In 2017, I am shifting towards the analytics and visualization space, which is a nice segway to working on the Machine Learning / NLP that generates the data. One of the key features in Watson for Genomics is the ability to recommend clinical trials to patients based on their genetic variations and clinical conditions, an area where visualization can be of enormous assistance to both internal test and development teams verifying the overall quality of the data in the system.
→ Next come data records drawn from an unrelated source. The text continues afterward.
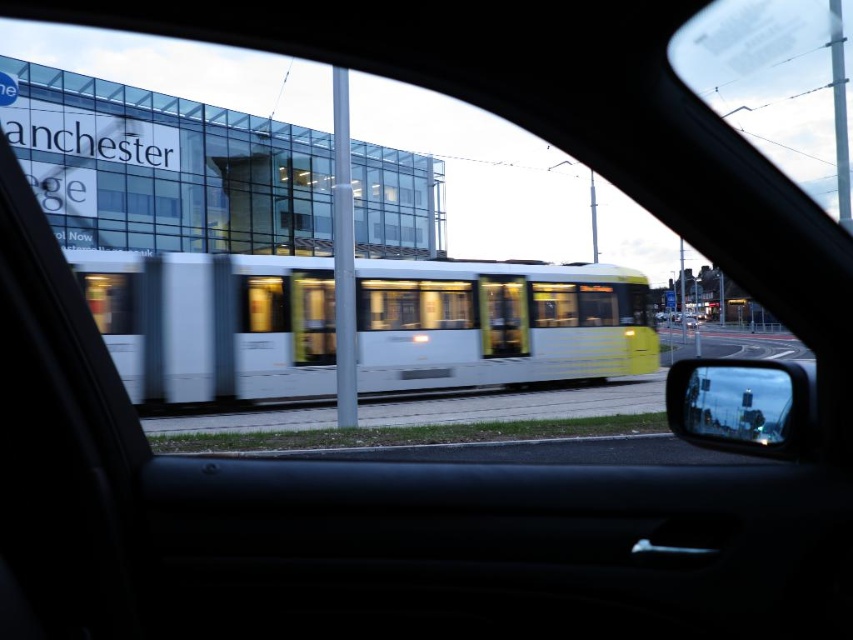 Question: Does white glossy train at center appear on the right side of reflective glass mirror at right?

Choices:
 (A) yes
 (B) no

Answer: (B)

Question: Does white glossy train at center lie behind reflective glass mirror at right?

Choices:
 (A) yes
 (B) no

Answer: (A)

Question: Can you confirm if white glossy train at center is bigger than reflective glass mirror at right?

Choices:
 (A) no
 (B) yes

Answer: (A)

Question: Which point is closer to the camera?

Choices:
 (A) white glossy train at center
 (B) reflective glass mirror at right

Answer: (B) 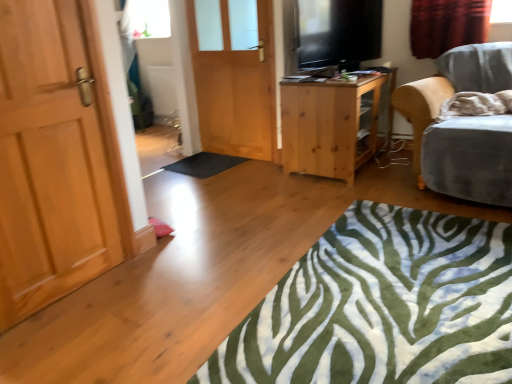 Question: Can you confirm if flat screen tv at upper right is smaller than red velvet curtain at upper right?

Choices:
 (A) yes
 (B) no

Answer: (B)

Question: Can you confirm if flat screen tv at upper right is positioned to the left of red velvet curtain at upper right?

Choices:
 (A) yes
 (B) no

Answer: (A)

Question: Does flat screen tv at upper right have a greater height compared to red velvet curtain at upper right?

Choices:
 (A) yes
 (B) no

Answer: (A)

Question: Considering the relative positions of flat screen tv at upper right and red velvet curtain at upper right in the image provided, is flat screen tv at upper right in front of red velvet curtain at upper right?

Choices:
 (A) no
 (B) yes

Answer: (B)

Question: Is flat screen tv at upper right oriented towards red velvet curtain at upper right?

Choices:
 (A) yes
 (B) no

Answer: (A)

Question: Considering the relative positions of flat screen tv at upper right and red velvet curtain at upper right in the image provided, is flat screen tv at upper right behind red velvet curtain at upper right?

Choices:
 (A) no
 (B) yes

Answer: (A)

Question: From a real-world perspective, is flat screen tv at upper right physically above black rubber mat at center?

Choices:
 (A) no
 (B) yes

Answer: (B)

Question: Could you tell me if flat screen tv at upper right is facing black rubber mat at center?

Choices:
 (A) no
 (B) yes

Answer: (A)

Question: Considering the relative positions of flat screen tv at upper right and black rubber mat at center in the image provided, is flat screen tv at upper right to the right of black rubber mat at center from the viewer's perspective?

Choices:
 (A) yes
 (B) no

Answer: (A)

Question: Is black rubber mat at center surrounded by flat screen tv at upper right?

Choices:
 (A) yes
 (B) no

Answer: (B)

Question: Is flat screen tv at upper right not within black rubber mat at center?

Choices:
 (A) yes
 (B) no

Answer: (A)

Question: Is flat screen tv at upper right at the left side of black rubber mat at center?

Choices:
 (A) no
 (B) yes

Answer: (A)

Question: Is black rubber mat at center further to camera compared to velvet grey chair at right?

Choices:
 (A) yes
 (B) no

Answer: (A) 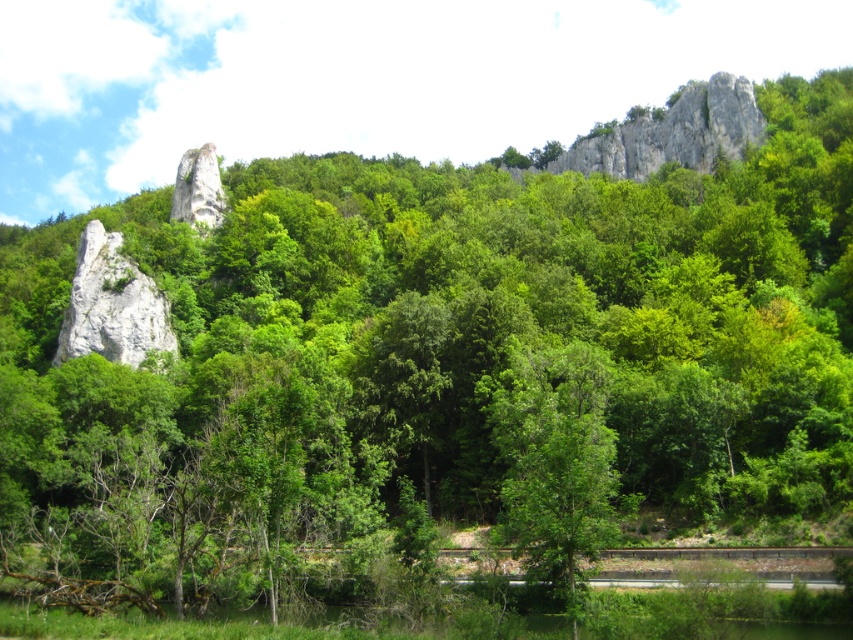 Question: Does white rock formation at upper center have a larger size compared to white rough rock at center?

Choices:
 (A) no
 (B) yes

Answer: (B)

Question: Does white rock formation at upper center have a larger size compared to white rough rock at center?

Choices:
 (A) no
 (B) yes

Answer: (B)

Question: Which of the following is the farthest from the observer?

Choices:
 (A) white rock formation at upper center
 (B) white rough rock at center

Answer: (A)

Question: Which point appears farthest from the camera in this image?

Choices:
 (A) (96, 282)
 (B) (213, 156)

Answer: (B)

Question: Can you confirm if white rock formation at upper center is wider than white rough rock at left?

Choices:
 (A) yes
 (B) no

Answer: (A)

Question: Which point is farther to the camera?

Choices:
 (A) (99, 337)
 (B) (187, 209)
 (C) (602, 161)

Answer: (C) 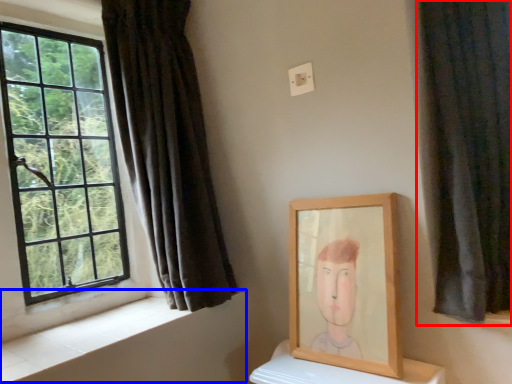 Question: Which object is closer to the camera taking this photo, curtain (highlighted by a red box) or window sill (highlighted by a blue box)?

Choices:
 (A) curtain
 (B) window sill

Answer: (A) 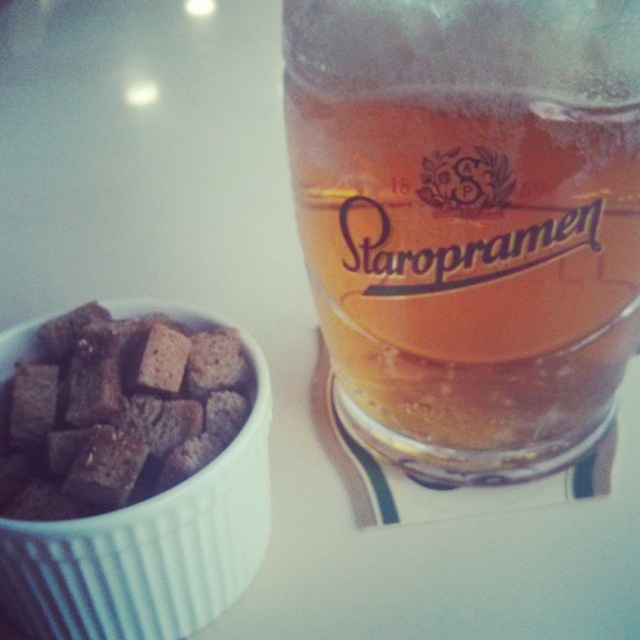 You are a bartender preparing a drink. You need to place the translucent glass beer at upper right and the brown crumbly bread at left on a shelf. The shelf has a height limit of 15 cm. Can both items fit vertically on the shelf without exceeding the height limit?

The translucent glass beer at upper right has a greater height compared to brown crumbly bread at left. Since the shelf has a height limit of 15 cm, both items can fit vertically as long as the tallest item, the translucent glass beer at upper right, is under 15 cm. However, the exact height of the beer glass isn

What are the coordinates of the translucent glass beer at upper right?

The coordinates of the translucent glass beer at upper right are at point (x=468, y=221). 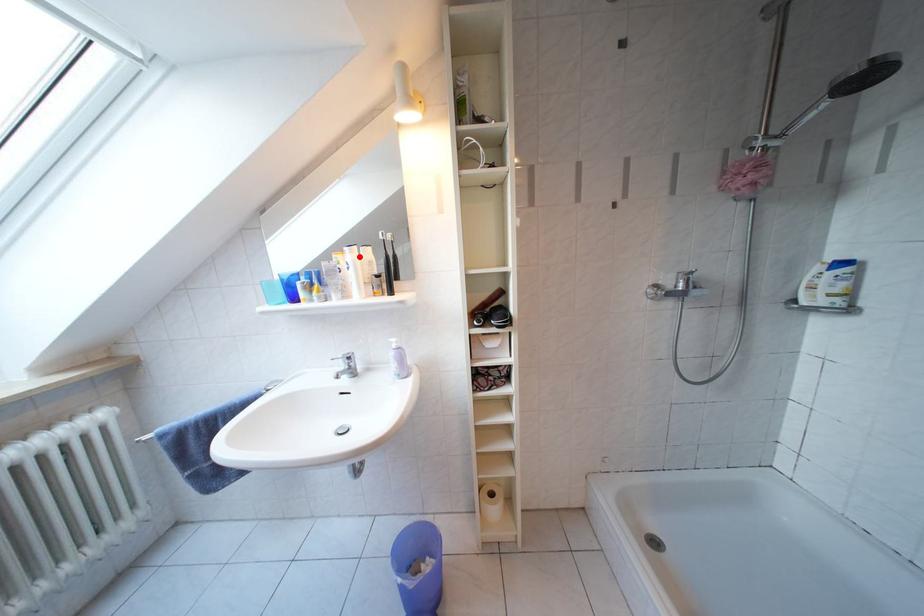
Eventually, better analytics and visualizations can also help researchers on both industry and governmental agencies to better understand the ever shifting landscape in clinical trials.
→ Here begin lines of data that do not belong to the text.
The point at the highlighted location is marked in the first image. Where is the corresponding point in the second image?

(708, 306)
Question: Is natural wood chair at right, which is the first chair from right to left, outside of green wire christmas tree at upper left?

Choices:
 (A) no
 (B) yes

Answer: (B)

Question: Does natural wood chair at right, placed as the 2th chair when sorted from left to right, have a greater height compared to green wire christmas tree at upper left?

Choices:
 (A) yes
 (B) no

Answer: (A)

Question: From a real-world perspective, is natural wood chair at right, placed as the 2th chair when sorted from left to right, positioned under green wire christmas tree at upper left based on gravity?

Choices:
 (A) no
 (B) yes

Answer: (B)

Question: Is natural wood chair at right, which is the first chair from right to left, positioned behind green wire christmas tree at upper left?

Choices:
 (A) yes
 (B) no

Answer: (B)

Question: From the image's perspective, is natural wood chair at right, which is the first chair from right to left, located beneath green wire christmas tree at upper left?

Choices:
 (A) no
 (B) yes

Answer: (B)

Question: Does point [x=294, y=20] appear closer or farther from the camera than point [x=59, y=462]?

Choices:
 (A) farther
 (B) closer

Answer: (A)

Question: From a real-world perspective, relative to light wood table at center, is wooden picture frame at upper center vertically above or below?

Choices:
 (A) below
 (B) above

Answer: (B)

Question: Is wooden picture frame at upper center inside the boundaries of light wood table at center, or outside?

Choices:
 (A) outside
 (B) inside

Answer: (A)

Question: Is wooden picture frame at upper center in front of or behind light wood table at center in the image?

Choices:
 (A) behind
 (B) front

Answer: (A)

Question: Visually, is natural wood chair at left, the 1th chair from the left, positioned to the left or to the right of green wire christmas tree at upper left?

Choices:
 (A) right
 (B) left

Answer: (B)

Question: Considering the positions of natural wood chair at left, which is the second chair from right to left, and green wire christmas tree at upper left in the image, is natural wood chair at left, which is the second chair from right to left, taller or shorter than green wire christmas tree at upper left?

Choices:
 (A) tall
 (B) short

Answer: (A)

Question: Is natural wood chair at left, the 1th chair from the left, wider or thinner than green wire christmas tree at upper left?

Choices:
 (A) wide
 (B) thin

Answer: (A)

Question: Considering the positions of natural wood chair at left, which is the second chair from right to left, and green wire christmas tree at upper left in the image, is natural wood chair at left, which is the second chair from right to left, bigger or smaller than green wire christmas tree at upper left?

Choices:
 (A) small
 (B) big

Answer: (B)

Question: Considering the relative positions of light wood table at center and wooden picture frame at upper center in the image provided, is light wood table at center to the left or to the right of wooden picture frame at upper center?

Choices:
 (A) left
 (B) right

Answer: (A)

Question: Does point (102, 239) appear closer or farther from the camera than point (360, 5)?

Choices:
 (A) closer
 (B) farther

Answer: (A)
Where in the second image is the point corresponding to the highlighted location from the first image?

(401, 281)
Disclaimer: none of the content of this blog or github project represents actual data from a production system or from individual patient data. The visualizations below do not represent current or upcoming features for the actual product and solely represen my personal experiments with the various technologies and techniques that could be used in the space.
Leaving aside the clinician/patient use cases for a moment, which are largely centered around matching patients to trials, it is the general browsing and navigation aspects that caught my attention at first.
I started a small github side project (https://github.com/nastacio/clinical-viz) over the weekend to explore these visualizations, with the intention of expanding them into more powerful browsing capabilities in the future.
In order to cover the visualization potential, I started with a small data sample, querying for any clinical trials that covered retinal cancers (under 200 results) , modeling the resulting data as a graph containing nodes for "clinical trials", "sponsors", "conditions", and "locations". I then turned to an export to graphml format and a subsequent import into the (excellent) Gephi visualization tool.
In its full form, and after a few minutes of appearance customizations, the complete graph took on an interesting shape (for those familiar with Gephi, there are not many things more entertaining than watching the Fruchterman Reingold algorithm do its magic) .
Once you apply some light querying within Gephi, the potential for these types of visualization starts to become even clearer. As one example, I wanted to have an idea of the density and commonality of conditions covered in each clinical trial, which is useful to get a sense of how overwhelming the complete results may be for a given set of patients with a certain condition, so I created a filter removing all location and sponsor nodes, then added the labels for gender, phase, id, status, enrollment target, and starting year.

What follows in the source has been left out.